Showing existence in congruence $q\equiv d^k+\frac{mp_n\#}d\pmod{p_n\#}$

Question

The basic (updated) problem is

Given $n\in\Bbb N,q:(q,p_n\#)=1$, show that there exist $d\mid p_n\#,k\ge 1,m\in [1,p_n-1]$ such that $q\equiv d^k+\frac{mp_n\#}d\pmod{p_n\#}$.

(Note that $d$ is allowed to be negative. Here $p_n\#$ refers to the primorial of the $n$th prime.)

So far I've got proof for $n=3, p_n\#=30$, and I'm using that as the base case for an inductive approach. So taking $n\ge 3, q_1:(q_1,p_{n+1}\#)=1$, we have that $\exists d_0\mid p_n\#,k_0\ge 1,m\in[1,p_n-1]$ such that $q_1\equiv d_0^{k_0}+\frac{mp_n\#}{d_0}\pmod {p_n\#}$. Since $(p_{n+1},p_n\#)=1$, there exists $u:p_{n+1}^u\equiv 1\pmod{\frac{p_n\#}{d_0}}$, so we also have $q_1\equiv d_0^{k_0}p_{n+1}^u+\frac{mp_n\#}{d_0}\pmod {p_n\#}$, and I can get really close with $\exists m_1:q_1\equiv d_0^{k_0}p_{n+1}^u+\frac{(d_0m_1+m)p_{n+1}\#}{d_0p_{n+1}}\pmod {p_{n+1}\#}$, but I'm not certain how to show that $\exists f: (d_0p_{n+1})^f\equiv d_0^{k_0}p_{n+1}^u\pmod {p_{n+1}\#}$.

Additionally, I can see that $d_0p_{n+1}q_1\equiv d_0^{k_0+1}p_{n+1}^{u+1}\pmod{p_{n+1}\#}$. This implied form would be excellent if I could prove that it in turn implies the desired form above.

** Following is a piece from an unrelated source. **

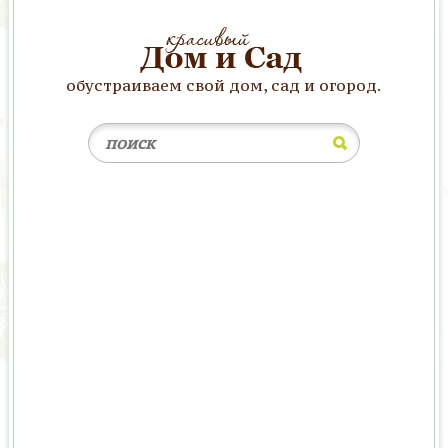
обустраиваем свой дом, сад и огород.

Is there a better approach for this question, or perhaps an additional step I'm not seeing? This is not homework; yes, this does mean that it is possible for the problem statement to be false in general, although the (limited) heuristics I have so far indicate it should hold (up through $n=12$ so far).

Answer 1

The conjecture as stated joins the previous versions in being false. The question in one edit incorrectly states that the conjecture was proven up through $n=20$, while a programming error caused a missed value for $n=13,q=23$. The most that it is possible to say is that

$$\tag{1}\forall q:(q,p_n\#)=1, \exists d\mid p_n\#,\exists m:(m,d)=1,\exists k_i\in\Bbb N:\\q\equiv\prod_{r'\mid d}r'^{k_{r'}}+\frac{mp_n\#}d\pmod{p_n\#}$$

(Note that $r'$ is read as "$r$ is prime".) This version is effectively proven in the question, but for the sake of clarity here is the full proof: taking that the statement $(1)$ holds by the direct claim in the question for $n=3$, assume that it also holds for some arbitrary $n=s$ and let arbitrary $q:(q,p_{s+1}\#)=1$ be given. Then we have $(q,p_s\#)=1$ also, allowing $\exists d\mid p_s\#,\exists m:(m,d)=1,\exists k_i\in\Bbb N:q\equiv\prod_{r'\mid d}r'^{k_{r'}}+\frac{mp_s\#}d\pmod{p_s\#}$. Since we further have $(p_{s+1},p_s\#)=1$, there is a $u\in\Bbb N:p_{s+1}^u\equiv 1\pmod{p_s\#}$. Then we also have $q\equiv p_{s+1}^u\prod_{r'\mid d}r'^{k_{r'}}+\frac{mp_{s+1}\#}{dp_{s+1}}\pmod{p_s\#}$, which can be finally combined with a multiple of $p_s\#$ as $\exists m_1\in[1,p_{s+1}-1]:q\equiv \prod_{r'\mid dp_{s+1}}r'^{k_{r'}}+\frac{(m_1d+m)p_{s+1}\#}{dp_{s+1}}\pmod{p_{s+1}\#}$. This is the required form, and $q$ was arbitrary within the correct range, proving the statement $(1)$.